The 23.4% conviction rate last year was down slightly on the 25.7% recorded in 2015/16, according to the Public Prosecution Service (PPS), which has released a specific breakdown of rape statistics for the first time.
A number of the defendants acquitted of rape in 2016/17 were convicted of lesser offences linked to the same incidents. Of the 64 defendants who faced Crown Court trial for rape, 37 (57.8%) were convicted of at least one offence, with 15 of those (23.4%) convicted of the rape count.
The overall conviction rate for all types of offences in Northern Ireland is 86.4%.
PPS senior assistant director Marianne O'Kane, who heads up the service's serious crime unit, explained why the conviction rate in rape cases was relatively low.
"Rape is a devastating crime which presents many complexities when seeking to bring a prosecution to court," she said.
"Every rape case is different but they are all challenging to prosecute. The burden of proof is always on the prosecution to prove such allegations to a jury beyond all reasonable doubt. That is a high bar for a jury to reach, particularly when so many of these cases hinge on the issue of consent or the suspect's reasonable belief in consent.
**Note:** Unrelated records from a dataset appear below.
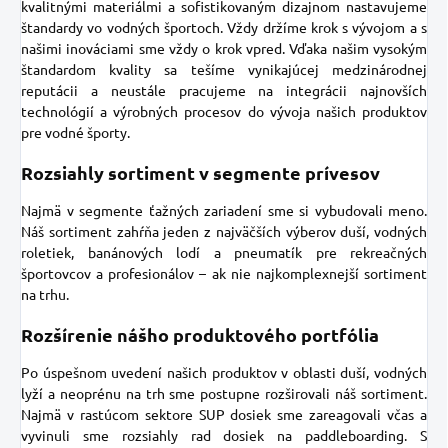
kvalitnými materiálmi a sofistikovaným dizajnom nastavujeme
štandardy vo vodných športoch. Vždy držíme krok s vývojom a s
našimi inováciami sme vždy o krok vpred. Vďaka našim vysokým
štandardom kvality sa tešíme vynikajúcej medzinárodnej
reputácii a neustále pracujeme na integrácii najnovších
technológií a výrobných procesov do vývoja našich produktov
pre vodné športy.
Rozsiahly sortiment v segmente prívesov
Najmä v segmente ťažných zariadení sme si vybudovali meno.
Náš sortiment zahŕňa jeden z najväčších výberov duší, vodných
roletiek, banánových lodí a pneumatík pre rekreačných
športovcov a profesionálov – ak nie najkomplexnejší sortiment
na trhu.
Rozšírenie nášho produktového portfólia
Po úspešnom uvedení našich produktov v oblasti duší, vodných
lyží a neoprénu na trh sme postupne rozširovali náš sortiment.
Najmä v rastúcom sektore SUP dosiek sme zareagovali včas a
vyvinuli sme rozsiahly rad dosiek na paddleboarding. S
"Although not essential to bring a prosecution, police and prosecutors will look for corroborating or supporting evidence which is often not available as alleged offences frequently take place in private and the complainant is the only witness.
"Rape conviction rates are historically and universally low across all jurisdictions when compared with sexual offences other than rape and with the conviction rates for offences generally in the Crown Court.
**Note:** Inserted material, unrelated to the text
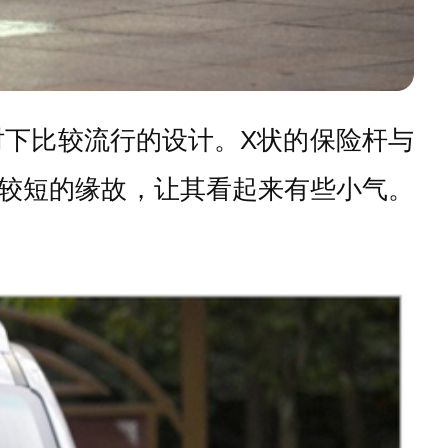
时下比较流行的设计。
X
状的保险杆与
较短的缘故，让其看起来有些小气。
"The PPS has been working with other stakeholders to fully understand the reasons for this and seek to address them."
The statistics also looked at the number of rape files reported to the PPS by police last year.
There was marked increase (17.9%) in the number of rape files presented to the PPS in 2016/17 - 395 compared to 355 in 2015/16. In terms of all sexual offences, there were 1,313 filed passed to the PPS in 2016/17, compared to 1,245 the year before (a 5.4% difference).
Files received involved 1,399 suspects, 415 of whom were charged or reported for rape - a 17.6% increase on 2015/16.
A total of 1,087 prosecutorial decisions were made by the PPS in regard to sexual offences cases last year - with the evidential test for prosecution met on 36.7% of those files.
The average time taken to reach decisions increased significantly - from 187 days in 2015/16 to 229 days last year.
The PPS said the extended time frame was due to changes to the way evidence is obtained and proactive steps by the service, through the creation of the serious crime unit, to engage more intensively with alleged victims.
"The PPS is fully committed to robustly prosecuting these types of cases where the test for prosecution is met," said Ms O'Kane.
A retired Appeal Court judge has been asked to head up a major review into how serious sexual crimes are handled by the judicial system.
Sir John Gillen, who will be supported by an advisory panel, will examine a range of issues, including the disclosure of unused material; support for victims and witnesses; measures to ensure the anonymity of the complainant; the arguments for defendant anonymity; the impact of social media on trials; reporting restrictions; public attendance at trials.
Developments in neighbouring jurisdictions will also be considered.
Ms O'Kane said: "We fully welcome the recently announced review of how these cases are dealt with by the criminal justice system and hope that the publication of this statistical bulletin helps inform that process."